Tuesday, October 18, 2005

Globe and Mail Editorial: Regulating the Internet

An unsigned editorial today in The Globe and Mail, in it's entirety.

An international squabble is in progress over who controls the Internet. Since this involves the United Nations, the squabble takes years and requires a great many people to stand up in international forums and deliver windy speeches. The danger is that observers may be bored to death without realizing that the UN is proposing a seismic shift in the way the Net is controlled. Spurred on by such foes of Internet democracy as China, it seeks to place a consortium of governments in charge of a system that is, even now, freeing itself from government control.

The Internet began as a U.S. government defence project. For years, the as-signing of Internet addresses -- and the custody of "top level" domains, suffixes such as .com and .net -- was delegated to Jon Postel, a computer scientist at the University of California, under the watchful eye of the U.S. Commerce Department. In 1998, the department handed the job to a non-profit company registered in California, the Internet Corporation for Assigned Names and Numbers (ICANN). It regulates the basic skeleton of the on-line universe; keeps track of who is entitled to which address; accredits the registrars who assign those addresses (for a fee that is far lower than it used to be); decides when to create a new top-level domain name; and ultimately controls even the 250 or so domain names of countries such as Canada (.ca) and France (.fr). This last bit may explain why the European Union chafes under a system still based in the United States, and why, on Sept. 28, it said it would no longer support a U.S.-based ICANN and would fight for a governmental approach.

ICANN, with an international, elected board of directors, insists there has been no political interference from its U.S. master in the assigning or creation of domain names. By next September, it expects to have a final memorandum of agreement with the Commerce Department that would ensure its independence, democracy, transparency and efficiency. At a June meeting of the UN Working Group on Internet Governance, ICANN protested that its establishment in California "is a consequence of history" and no more than that. "ICANN does not speak on behalf of the United States government. That said, the roles of all governments, including that of the U.S. government, are important, as they share the same interest as all ICANN's stakeholders: namely, a stable and secure Internet."

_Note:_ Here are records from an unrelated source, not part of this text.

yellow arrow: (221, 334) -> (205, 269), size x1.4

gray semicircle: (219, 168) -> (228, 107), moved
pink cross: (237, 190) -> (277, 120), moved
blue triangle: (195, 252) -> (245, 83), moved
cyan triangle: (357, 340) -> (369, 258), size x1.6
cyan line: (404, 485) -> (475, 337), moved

And it recognized other countries' concerns about relying on a single legal jurisdiction for its dispute-resolution system -- the arbitration that's necessary when, for example, someone in Australia changes his name to Mr. Oxford University and registers http://www.university-of-oxford.com as his site. (Oxford University used ICANN's dispute resolution to seize that site from the Australian. Rogers Cable had less luck in wresting http://www.rogersvideo.com from a Dutch producer of erotic films, and ended up buying the name from the owner.) ICANN says it has started amending its top-level-domain agreements to enshrine its dispute-resolution system "under the auspices of the International Chamber of Commerce in Paris" or similar forums.

The EU and others who would desert ICANN are playing a dangerous game. Internet users around the world need a technical, apolitical regulator free to react swiftly in the service of a free-flowing Net. They would be ill served by a splintered system, and ill served by a stultifying overlay of UN bureaucracy and political control. There is no compelling reason to replace or to hobble ICANN. When the subject comes up again for discussion next month at a UN conference on global communications, participants should see past ICANN's U.S. origin and respect its efforts to regulate the Net without fear or favour.